The pandemic is finally accelerating change, with companies and consumers going online and switching from cash to cards.

However, with ecommerce far ahead in China, the US and most of Europe, Japan is playing catch-up. For go-ahead Japanese that’s a disadvantage — but for internet investors it’s a gift. Nobody needs to reinvent the wheel. As Nicholas Weindling, manager of the JPMorgan Japan investment trust, says: “It’s like a film where you have already seen the end but Japan is only just getting the opening credits.”

Companies he likes include GMO, a cashless payment provider,, a legal document exchange service, and M3, an online medical diagnostics company.

Alongside such growth stocks, Japan also offers solid cyclical companies such as Toyota Motor, Sony and construction equipment maker Kubota.

Some Japanese groups even function as income stocks. The dividend yield on the broad Topix index is 1.9 per cent, compared with 1.5 per cent on the US S&P 500. With bond yields low, these look a useful alternative.

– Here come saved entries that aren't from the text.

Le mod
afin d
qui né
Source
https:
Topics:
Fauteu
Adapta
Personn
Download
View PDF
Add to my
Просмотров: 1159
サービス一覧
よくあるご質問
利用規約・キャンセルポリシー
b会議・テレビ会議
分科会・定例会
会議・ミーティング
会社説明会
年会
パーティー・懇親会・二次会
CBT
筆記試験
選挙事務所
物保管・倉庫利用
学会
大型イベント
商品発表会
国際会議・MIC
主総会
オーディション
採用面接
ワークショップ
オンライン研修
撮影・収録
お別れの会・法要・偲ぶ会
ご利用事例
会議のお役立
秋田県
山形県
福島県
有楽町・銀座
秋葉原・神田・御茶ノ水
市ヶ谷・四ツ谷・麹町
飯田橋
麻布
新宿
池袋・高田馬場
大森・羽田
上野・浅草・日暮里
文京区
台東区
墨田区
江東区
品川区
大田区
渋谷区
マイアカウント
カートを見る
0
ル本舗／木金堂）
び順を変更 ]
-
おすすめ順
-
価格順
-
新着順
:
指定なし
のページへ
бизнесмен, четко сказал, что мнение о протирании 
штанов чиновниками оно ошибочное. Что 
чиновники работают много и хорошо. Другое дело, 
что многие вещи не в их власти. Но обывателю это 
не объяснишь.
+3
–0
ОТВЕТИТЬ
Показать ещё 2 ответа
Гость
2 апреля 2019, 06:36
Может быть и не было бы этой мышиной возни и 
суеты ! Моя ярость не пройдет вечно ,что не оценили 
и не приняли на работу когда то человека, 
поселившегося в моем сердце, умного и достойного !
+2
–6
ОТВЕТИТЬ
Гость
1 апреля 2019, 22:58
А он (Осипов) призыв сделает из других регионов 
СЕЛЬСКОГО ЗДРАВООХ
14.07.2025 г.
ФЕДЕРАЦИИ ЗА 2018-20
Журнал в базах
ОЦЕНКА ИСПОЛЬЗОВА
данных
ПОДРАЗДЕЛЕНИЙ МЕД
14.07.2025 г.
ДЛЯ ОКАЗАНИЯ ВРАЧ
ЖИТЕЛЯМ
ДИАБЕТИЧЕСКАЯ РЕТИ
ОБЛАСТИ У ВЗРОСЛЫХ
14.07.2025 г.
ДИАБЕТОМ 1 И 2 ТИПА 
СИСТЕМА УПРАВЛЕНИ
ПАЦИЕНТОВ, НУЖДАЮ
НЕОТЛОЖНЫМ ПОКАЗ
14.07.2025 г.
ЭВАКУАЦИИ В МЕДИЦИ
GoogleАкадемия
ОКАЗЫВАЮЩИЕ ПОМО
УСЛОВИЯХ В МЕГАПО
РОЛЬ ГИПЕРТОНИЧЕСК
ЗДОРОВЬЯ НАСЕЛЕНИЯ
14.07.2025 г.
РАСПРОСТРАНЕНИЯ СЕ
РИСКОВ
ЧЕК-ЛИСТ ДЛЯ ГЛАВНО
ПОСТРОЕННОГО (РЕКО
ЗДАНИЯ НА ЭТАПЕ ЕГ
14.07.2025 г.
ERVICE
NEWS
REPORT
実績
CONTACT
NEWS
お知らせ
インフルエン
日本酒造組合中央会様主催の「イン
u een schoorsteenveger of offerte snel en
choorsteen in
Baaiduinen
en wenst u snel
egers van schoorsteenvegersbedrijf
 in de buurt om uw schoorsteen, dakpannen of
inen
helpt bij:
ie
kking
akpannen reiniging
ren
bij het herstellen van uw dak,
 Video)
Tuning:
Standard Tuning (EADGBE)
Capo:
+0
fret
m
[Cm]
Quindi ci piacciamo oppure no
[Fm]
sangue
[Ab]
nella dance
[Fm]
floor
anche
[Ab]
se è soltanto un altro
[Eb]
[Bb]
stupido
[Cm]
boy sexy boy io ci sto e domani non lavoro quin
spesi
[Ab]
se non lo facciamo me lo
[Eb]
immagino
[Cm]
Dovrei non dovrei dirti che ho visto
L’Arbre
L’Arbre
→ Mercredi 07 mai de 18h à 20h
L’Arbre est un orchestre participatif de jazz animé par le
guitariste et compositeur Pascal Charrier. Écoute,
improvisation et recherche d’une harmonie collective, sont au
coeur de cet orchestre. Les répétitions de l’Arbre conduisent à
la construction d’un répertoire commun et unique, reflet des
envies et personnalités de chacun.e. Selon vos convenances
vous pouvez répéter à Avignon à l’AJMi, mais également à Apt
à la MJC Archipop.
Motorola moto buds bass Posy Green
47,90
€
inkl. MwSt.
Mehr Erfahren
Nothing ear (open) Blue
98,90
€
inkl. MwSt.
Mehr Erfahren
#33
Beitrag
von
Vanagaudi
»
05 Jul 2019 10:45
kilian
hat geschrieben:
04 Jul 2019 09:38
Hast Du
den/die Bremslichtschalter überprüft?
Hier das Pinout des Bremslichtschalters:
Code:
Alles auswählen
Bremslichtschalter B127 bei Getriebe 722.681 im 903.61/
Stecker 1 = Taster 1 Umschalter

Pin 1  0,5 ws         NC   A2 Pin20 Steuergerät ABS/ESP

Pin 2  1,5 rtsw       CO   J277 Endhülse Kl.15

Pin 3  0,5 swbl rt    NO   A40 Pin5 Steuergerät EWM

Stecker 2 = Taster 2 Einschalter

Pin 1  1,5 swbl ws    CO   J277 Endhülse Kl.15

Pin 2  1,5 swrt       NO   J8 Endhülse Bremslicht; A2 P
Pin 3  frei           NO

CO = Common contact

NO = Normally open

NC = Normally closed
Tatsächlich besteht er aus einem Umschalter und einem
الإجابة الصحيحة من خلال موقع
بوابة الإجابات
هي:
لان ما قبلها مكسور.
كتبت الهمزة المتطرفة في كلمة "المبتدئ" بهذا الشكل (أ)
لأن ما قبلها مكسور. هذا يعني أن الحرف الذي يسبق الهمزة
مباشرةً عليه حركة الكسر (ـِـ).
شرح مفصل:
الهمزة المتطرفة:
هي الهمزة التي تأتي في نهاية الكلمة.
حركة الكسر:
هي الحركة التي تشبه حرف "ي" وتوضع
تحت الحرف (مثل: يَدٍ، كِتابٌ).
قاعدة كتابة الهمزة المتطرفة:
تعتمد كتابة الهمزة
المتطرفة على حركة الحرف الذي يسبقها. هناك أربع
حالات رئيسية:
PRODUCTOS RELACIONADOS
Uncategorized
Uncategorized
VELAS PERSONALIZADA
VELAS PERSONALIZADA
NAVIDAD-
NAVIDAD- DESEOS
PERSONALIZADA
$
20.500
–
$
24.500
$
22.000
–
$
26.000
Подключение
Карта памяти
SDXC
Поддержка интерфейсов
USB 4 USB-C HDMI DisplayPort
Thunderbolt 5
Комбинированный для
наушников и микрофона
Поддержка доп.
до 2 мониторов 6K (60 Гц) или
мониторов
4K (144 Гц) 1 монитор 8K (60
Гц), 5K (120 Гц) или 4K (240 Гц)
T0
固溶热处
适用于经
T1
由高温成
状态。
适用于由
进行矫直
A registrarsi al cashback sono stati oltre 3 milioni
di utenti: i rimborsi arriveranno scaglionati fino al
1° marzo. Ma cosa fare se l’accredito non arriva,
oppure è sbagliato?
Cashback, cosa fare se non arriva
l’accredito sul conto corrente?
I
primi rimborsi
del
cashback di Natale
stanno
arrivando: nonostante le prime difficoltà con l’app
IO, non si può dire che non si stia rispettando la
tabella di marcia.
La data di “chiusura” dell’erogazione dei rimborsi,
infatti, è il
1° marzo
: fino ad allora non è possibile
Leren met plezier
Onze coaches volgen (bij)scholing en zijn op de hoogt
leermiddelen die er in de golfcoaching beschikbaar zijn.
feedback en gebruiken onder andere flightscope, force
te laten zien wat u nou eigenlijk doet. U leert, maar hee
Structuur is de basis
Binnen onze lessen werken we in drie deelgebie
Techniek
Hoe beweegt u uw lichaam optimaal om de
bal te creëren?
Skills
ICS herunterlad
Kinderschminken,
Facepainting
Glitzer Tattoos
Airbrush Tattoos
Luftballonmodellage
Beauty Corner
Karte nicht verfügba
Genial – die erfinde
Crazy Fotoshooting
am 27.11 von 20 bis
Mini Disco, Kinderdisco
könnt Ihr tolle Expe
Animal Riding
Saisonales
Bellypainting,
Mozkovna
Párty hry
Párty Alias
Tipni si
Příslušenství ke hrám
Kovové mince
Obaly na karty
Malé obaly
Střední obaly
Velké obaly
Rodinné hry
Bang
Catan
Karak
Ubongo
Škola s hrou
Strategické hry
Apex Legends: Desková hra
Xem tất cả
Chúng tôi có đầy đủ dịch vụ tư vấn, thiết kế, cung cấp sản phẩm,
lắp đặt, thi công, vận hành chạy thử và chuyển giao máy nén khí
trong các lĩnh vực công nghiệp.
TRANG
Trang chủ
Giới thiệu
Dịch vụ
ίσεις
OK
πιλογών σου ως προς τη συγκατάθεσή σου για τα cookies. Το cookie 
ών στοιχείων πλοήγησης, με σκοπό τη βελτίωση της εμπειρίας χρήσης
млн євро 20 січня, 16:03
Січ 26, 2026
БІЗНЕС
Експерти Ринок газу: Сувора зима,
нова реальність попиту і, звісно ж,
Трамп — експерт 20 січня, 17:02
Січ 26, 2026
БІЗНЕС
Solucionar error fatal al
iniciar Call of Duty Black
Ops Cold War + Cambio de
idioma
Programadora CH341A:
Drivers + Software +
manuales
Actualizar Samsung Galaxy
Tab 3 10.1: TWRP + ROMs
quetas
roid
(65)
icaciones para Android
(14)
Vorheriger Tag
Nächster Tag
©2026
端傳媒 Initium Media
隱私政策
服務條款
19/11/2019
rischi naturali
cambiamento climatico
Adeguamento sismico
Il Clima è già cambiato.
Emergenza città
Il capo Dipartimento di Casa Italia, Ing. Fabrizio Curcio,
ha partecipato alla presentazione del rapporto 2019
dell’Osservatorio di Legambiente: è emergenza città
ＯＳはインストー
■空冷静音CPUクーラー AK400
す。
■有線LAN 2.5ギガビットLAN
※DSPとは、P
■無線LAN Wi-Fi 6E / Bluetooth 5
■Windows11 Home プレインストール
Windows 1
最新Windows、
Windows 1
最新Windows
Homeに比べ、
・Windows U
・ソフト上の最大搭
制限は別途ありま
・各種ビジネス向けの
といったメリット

Buying individual Japanese shares can be complicated but UK investors can easily access the market through UK-quoted investment trusts and funds.

JPMorgan was not alone in performing well last year. The six Japan trusts covered by AIC/Morningstar data, generated average total returns to UK shareholders of 34.6 per cent. Over 10 years to 2020, the six trusts delivered average returns of 316 per cent.

Open-ended funds also did well, with the leading 10 Japanese company funds tracked by Morningstar delivering average returns of 36.2 per cent last year, and the top fund, Comgest Growth Japan, 40.6 per cent. Altogether 154 large Japanese company funds returned 11.4 per cent. These results directly reflect the performance of the shares bought. The investment trust performance has been better because their own share prices have also risen on top of the portfolio gains.

These managers comfortably beat the market — the Topix index doubled over 2011-20, including a 4.8 per cent rise last year. That’s no guarantee of future performance, of course, but for the past decade the managers earned their keep.

While timing a market is always a gamble, Tokyo now has promising tailwinds. Japan has managed the pandemic effectively, is implementing vaccination and looks well-placed to join the economic recovery gathering pace in east Asia. The Bank of Japan is not only pouring cheap money into the economy like other central banks, but also buying huge chunks of listed stocks through liquidity-creating funds. Analysts expect upward corporate earnings revisions.

It won’t bring back the 1980s. But it could be enough to create interesting investment opportunities.